Zoltan Pozsar, ein früherer Mitarbeiter der Federal Reserve in New York und nun einflussreicher Analyst für die Credit Suisse Group, der wegen seiner Expertise auch als „Guru“ des Repo-Markts bezeichnet wird, hat sich in die Diskussion zum Kampf gegen die steigende Inflation eingeschaltet. In einer schockierenden Mitteilung fordert er von der US-Notenbank ganz ausdrücklich, dass sie die Finanzmärkte zum Crashen bringt, um der Inflation Herr zu werden.
In der Vergangenheit habe die Fed im Kampf gegen die Inflation die Zinsen erhöht, um auf diese Weise eine Rezession herbeizuführen, so Pozsar. In einer Rezession haben Unternehmen und Bürger weniger Geld zur Verfügung, sodass die geringere Nachfrage nach Gütern die Preise drückt. Doch ein solches Vorgehen ist nach Ansicht von Pozsar heute „unvorstellbar“, weil von der Fed heute erwartet wird, dass sie nicht nur die Preise stabil hält, sondern auch die Arbeitslosigkeit bekämpft.
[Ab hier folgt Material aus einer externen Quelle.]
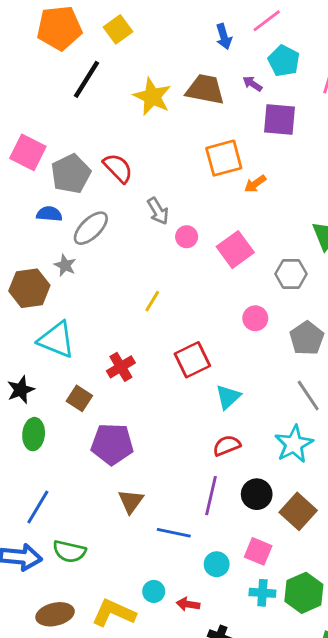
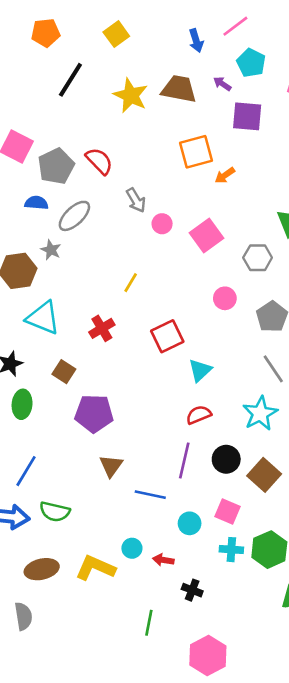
orange pentagon: (59, 28) -> (46, 33), size x0.7
yellow square: (118, 29) -> (116, 34), moved
red cross: (121, 367) -> (102, 328), moved

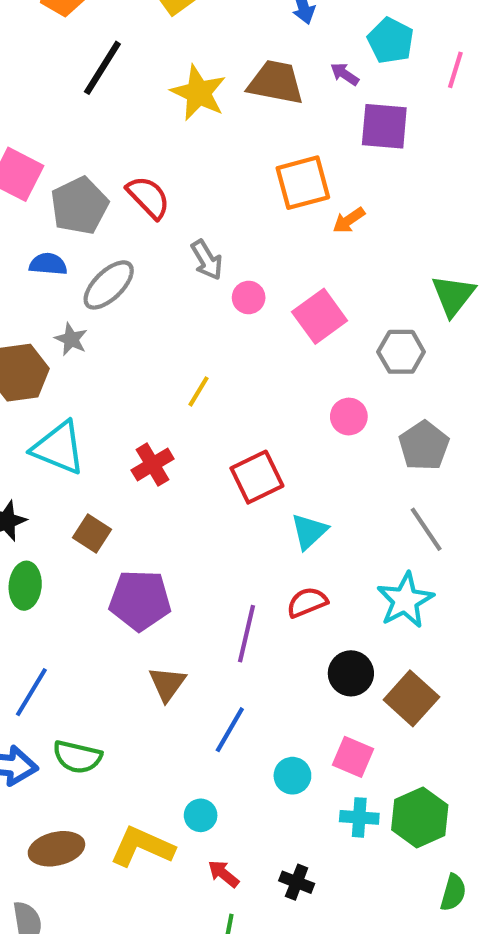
purple line: (184, 461) -> (247, 634), moved
blue line: (150, 495) -> (230, 730), turned -72
red arrow: (163, 560) -> (224, 874), moved, turned 30

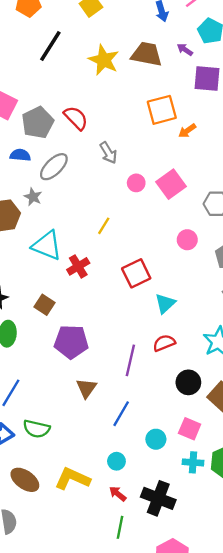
pink circle: (249, 297) -> (136, 183), moved
cyan triangle: (59, 448) -> (47, 246), moved
cyan circle: (201, 815) -> (116, 461), moved
brown ellipse: (56, 849) -> (25, 480), turned 48
black cross: (297, 882) -> (158, 498), size x1.8

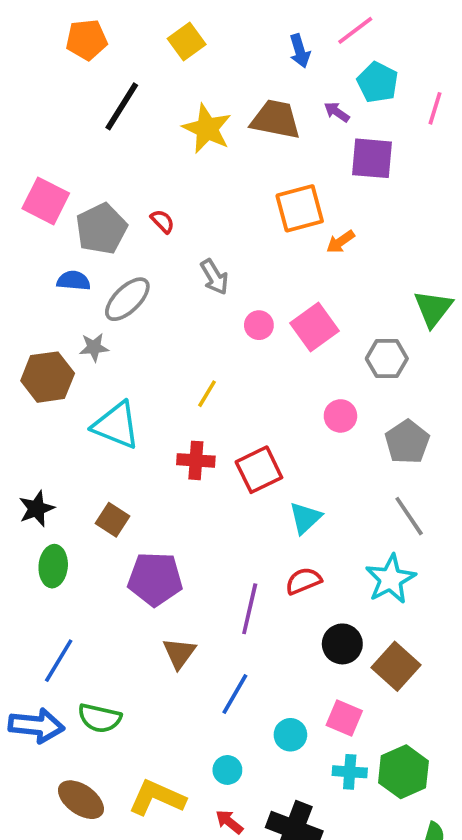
red semicircle: (76, 118) -> (163, 221), size x0.6
gray star: (33, 197) -> (94, 347), turned -30
red cross: (78, 266) -> (196, 460), moved, turned 35

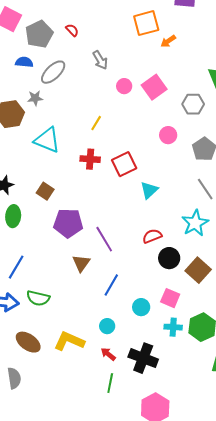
red semicircle: (303, 581) -> (152, 236), moved
purple line: (250, 609) -> (104, 239), moved, turned -44

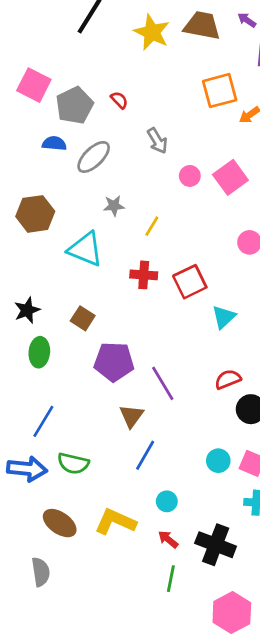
gray star: (35, 98) -> (114, 206), moved
blue line: (111, 285) -> (145, 455), moved
cyan circle: (141, 307) -> (218, 461), moved

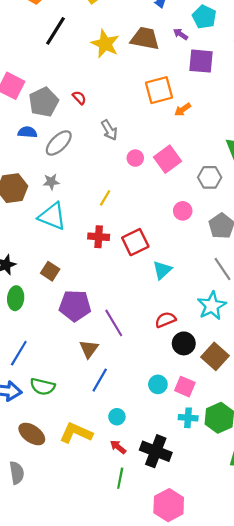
gray star: (114, 206) -> (51, 182), moved

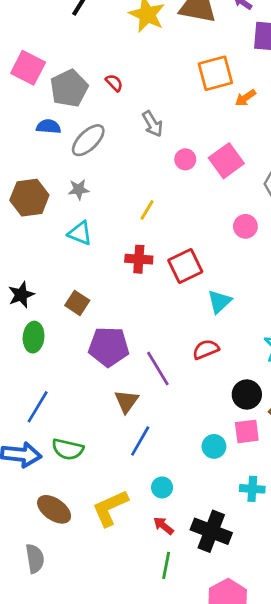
cyan triangle: (52, 216) -> (80, 233), size x0.7
red semicircle: (165, 320) -> (206, 349), moved
pink square: (185, 387) -> (247, 431), moved, turned -30
yellow L-shape: (76, 433) -> (110, 508), turned -48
Zinserhöhung ohne Rezession?
Die Federal Reserve steht im Kampf gegen die Inflation heute also vor der Aufgabe, die Zinsen zu erhöhen, ohne eine Rezession und die damit einhergehende Arbeitslosigkeit auszulösen - „und das ist der Fed bisher noch nie gelungen“, wie Pozsar scheibt. Doch der Analyst hat eine Lösung für das Problem.
Die Wareninflation wird wegen der Engpässen in den Lieferketten wenn überhaupt nur langsam wieder zurückgehen, so Pozsar. Die Fed könne daran nichts ändern. „Sie wissen, dass sie keine Kontrolle über die Güterpreise haben, es sei denn, sie dämpfen die Nachfrage durch eine Rezession - was angesichts ihres aktualisierten Mandats keine Option ist. Aber sie wissen auch, dass sie die Dienstleistungsinflation sehr gut kontrollieren können - die im Gegensatz zur Wareninflation hauptsächlich von inländischen nominalen Faktoren abhängt“, so Pozsar.
Die Dienstleistungsinflation sei vor allem eine Funktion der Immobilienpreise und des Arbeitsangebots, die beide auf die finanziellen Bedingungen reagieren, welche wiederum durch die langfristigen Zinssätze und weniger durch die kurzfristigen Zinssätze bestimmt werden. „Die zahlreichen Zinserhöhungen, die der Markt eingepreist hat und die von der Fed stillschweigend gebilligt wurden, haben sich bisher nur wenig auf die langfristigen Zinssätze, die Hypothekenzinsen oder die Aktien ausgewirkt“, so Pozsar.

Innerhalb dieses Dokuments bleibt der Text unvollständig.